Linear Discriminant Analysis

We introduce Fisher’s Linear Discriminant Function.

Objective

We have two groups of data in \(\mathbb{R} ^p\)

  • \(\left\{ \boldsymbol{x} _{1i} \right\}, i = 1, 2, \ldots, n_1\)

  • \(\left\{ \boldsymbol{x} _{2i} \right\}, i = 1, 2, \ldots, n_2\)

We want to project them to a one dimensional line in \(\mathbb{R}\), such that the projection by this line yields good separation of the two classes.

Let the projection be \(\boldsymbol{a} ^{\top} \boldsymbol{x}\) and let the projected data be

  • \(\left\{ y _{1i} = \boldsymbol{a} ^{\top} \boldsymbol{x} _{1i} \right\}\)

  • \(\left\{ y_{2i} = \boldsymbol{a} ^{\top} \boldsymbol{x} _{2i} \right\}\)

The goodness of separation is measured by th ratio of between-class difference and within-class variance.

\[ \max _ {\boldsymbol{a} \in \mathbb{R} ^p} \frac{(\bar{y}_1- \bar{y}_2)^2}{s_y^2} \]

where \(s_y^2\) is the pooled variance, if we assume equal covariance structure in the two groups.
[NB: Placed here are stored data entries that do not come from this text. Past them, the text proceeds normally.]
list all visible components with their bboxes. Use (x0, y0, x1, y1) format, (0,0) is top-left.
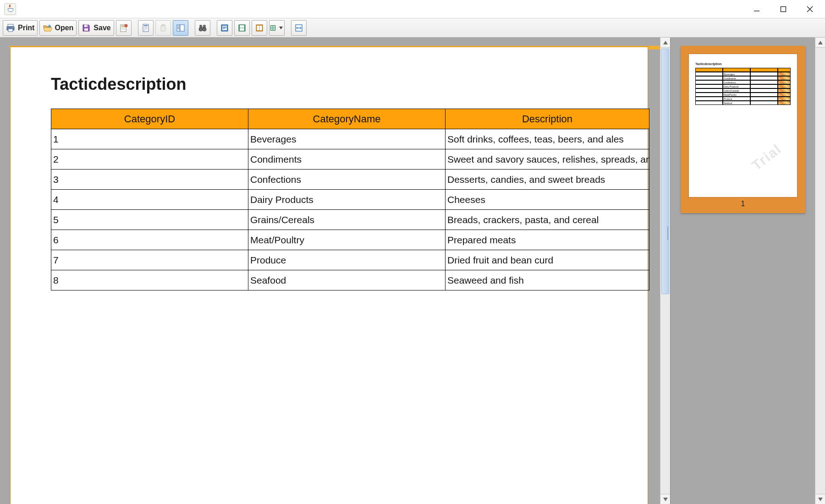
fit-width-button[interactable] (291, 20, 307, 36)
svg-rect-46 (273, 26, 275, 27)
col-category-name: CategoryName (248, 109, 446, 129)
svg-point-7 (13, 27, 14, 28)
continuous-page-icon (237, 23, 247, 33)
svg-rect-42 (257, 26, 259, 30)
scroll-thumb[interactable] (661, 49, 669, 294)
scroll-track[interactable] (660, 48, 670, 494)
continuous-page-button[interactable] (234, 20, 250, 36)
svg-rect-36 (223, 27, 226, 28)
maximize-button[interactable] (779, 5, 787, 13)
svg-rect-9 (84, 28, 88, 31)
table-row: 8SeafoodSeaweed and fish (51, 270, 649, 290)
table-row: 7ProduceDried fruit and bean curd (51, 250, 649, 270)
svg-rect-25 (177, 26, 179, 27)
svg-rect-40 (240, 28, 244, 31)
svg-rect-4 (8, 24, 13, 27)
thumbnail-page-number: 1 (741, 200, 745, 208)
svg-rect-6 (8, 29, 13, 32)
doc-vertical-scrollbar[interactable] (660, 38, 670, 504)
bookmarks-panel-icon (176, 23, 185, 33)
print-label: Print (18, 24, 34, 32)
svg-rect-45 (271, 26, 272, 27)
table-row: 3ConfectionsDesserts, candies, and sweet… (51, 170, 649, 190)
table-row: 5Grains/CerealsBreads, crackers, pasta, … (51, 210, 649, 230)
parameters-icon (119, 23, 128, 33)
svg-rect-13 (121, 27, 125, 28)
document-viewport[interactable]: Tacticdescription CategoryID CategoryNam… (0, 38, 670, 504)
scroll-up-button[interactable] (815, 38, 825, 48)
svg-rect-48 (273, 28, 275, 29)
app-icon (4, 3, 16, 15)
table-row: 1BeveragesSoft drinks, coffees, teas, be… (51, 129, 649, 149)
svg-rect-27 (177, 28, 179, 29)
svg-rect-37 (223, 28, 225, 29)
print-button[interactable]: Print (3, 20, 38, 36)
multi-page-button[interactable] (269, 20, 285, 36)
toolbar: Print Open Save (0, 18, 825, 38)
save-icon (82, 23, 91, 33)
svg-rect-30 (200, 25, 202, 28)
report-page: Tacticdescription CategoryID CategoryNam… (10, 47, 648, 504)
save-button[interactable]: Save (78, 20, 114, 36)
scroll-up-button[interactable] (660, 38, 670, 48)
scroll-down-button[interactable] (660, 494, 670, 504)
thumb-vertical-scrollbar[interactable] (815, 38, 825, 504)
page-setup-icon (141, 23, 150, 33)
svg-rect-19 (144, 28, 148, 29)
find-button[interactable] (195, 20, 210, 36)
table-row: 6Meat/PoultryPrepared meats (51, 230, 649, 250)
svg-rect-22 (162, 24, 165, 26)
dropdown-arrow-icon (279, 27, 283, 29)
open-button[interactable]: Open (39, 20, 77, 36)
col-description: Description (446, 109, 649, 129)
table-row: 2CondimentsSweet and savory sauces, reli… (51, 149, 649, 170)
scroll-track[interactable] (815, 48, 825, 494)
svg-rect-24 (180, 25, 184, 31)
thumb-doc-title: Tacticdescription (695, 62, 721, 66)
category-table: CategoryID CategoryName Description 1Bev… (51, 109, 649, 290)
thumbnail-page: Tacticdescription Beverages Condiments C… (689, 54, 797, 197)
thumbnail-card[interactable]: Tacticdescription Beverages Condiments C… (681, 46, 805, 213)
print-icon (6, 23, 15, 33)
document-title: Tacticdescription (51, 75, 648, 94)
open-folder-icon (43, 23, 52, 33)
svg-rect-43 (259, 26, 262, 30)
two-page-button[interactable] (252, 20, 267, 36)
thumb-table: Beverages Condiments Confections Dairy P… (695, 68, 791, 105)
title-bar (0, 0, 825, 18)
workspace: Tacticdescription CategoryID CategoryNam… (0, 38, 825, 504)
svg-rect-47 (271, 28, 272, 29)
scroll-down-button[interactable] (815, 494, 825, 504)
bookmarks-toggle-button[interactable] (173, 20, 188, 36)
multi-page-icon (270, 23, 276, 33)
minimize-button[interactable] (753, 5, 761, 13)
svg-point-15 (125, 24, 127, 27)
open-label: Open (55, 24, 73, 32)
thumbnail-panel: Tacticdescription Beverages Condiments C… (670, 38, 825, 504)
binoculars-icon (198, 23, 207, 33)
java-cup-icon (7, 6, 13, 12)
single-page-button[interactable] (217, 20, 232, 36)
col-category-id: CategoryID (51, 109, 248, 129)
two-page-icon (255, 23, 264, 33)
save-label: Save (94, 24, 110, 32)
svg-rect-26 (177, 27, 179, 28)
svg-rect-39 (240, 25, 244, 28)
svg-rect-1 (781, 6, 786, 11)
svg-rect-18 (144, 27, 148, 27)
svg-rect-31 (204, 25, 205, 28)
svg-rect-32 (202, 27, 204, 27)
clipboard-button[interactable] (155, 20, 171, 36)
table-row: 4Dairy ProductsCheeses (51, 190, 649, 210)
parameters-button[interactable] (116, 20, 132, 36)
svg-rect-35 (223, 27, 226, 27)
close-button[interactable] (806, 5, 814, 13)
svg-rect-20 (144, 30, 146, 30)
svg-rect-17 (144, 25, 148, 26)
window-controls (753, 5, 822, 13)
page-setup-button[interactable] (138, 20, 154, 36)
page-wrap: Tacticdescription CategoryID CategoryNam… (0, 38, 660, 504)
table-header-row: CategoryID CategoryName Description (51, 109, 649, 129)
trial-watermark: Trial (749, 141, 784, 174)
svg-rect-14 (121, 29, 125, 29)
\[ s_{y}^{2}=\frac{\sum_{i=1}^{n_{1}}\left(y_{1 i}-\bar{y}_{1}\right)^{2}+\sum_{i=1}^{n_{2}}\left(y_{2 i}-\bar{y}_{2}\right)^{2}}{n_{1}+n_{2}-2}=\boldsymbol{a} ^{\top} \boldsymbol{S}_{x} \boldsymbol{a}=\boldsymbol{a}^{\top} \boldsymbol{S}_{\text {pool }} \boldsymbol{a} \]

Fig. 83 Illustration of projection of data to a linear direction [C. Bishop, 2006]

Assumptions

  • equal covariance matrix \(\boldsymbol{\Sigma} _1 = \boldsymbol{\Sigma} _2 = \boldsymbol{\Sigma}\)

  • full rank \(\operatorname{rank}\left( \boldsymbol{\Sigma} \right) = p\)

  • without normality assumption that the population are from multivariate normal.

Learning

Note that the objective function

\[ \frac{(\bar{y}_1- \bar{y}_2)^2}{s_y^2} = \frac{[\boldsymbol{a} ^{\top} (\bar{\boldsymbol{x} }_1-\bar{\boldsymbol{x} }_2)]^2}{\boldsymbol{a}^{\top} \boldsymbol{S}_{\text {pool }} \boldsymbol{a}} \]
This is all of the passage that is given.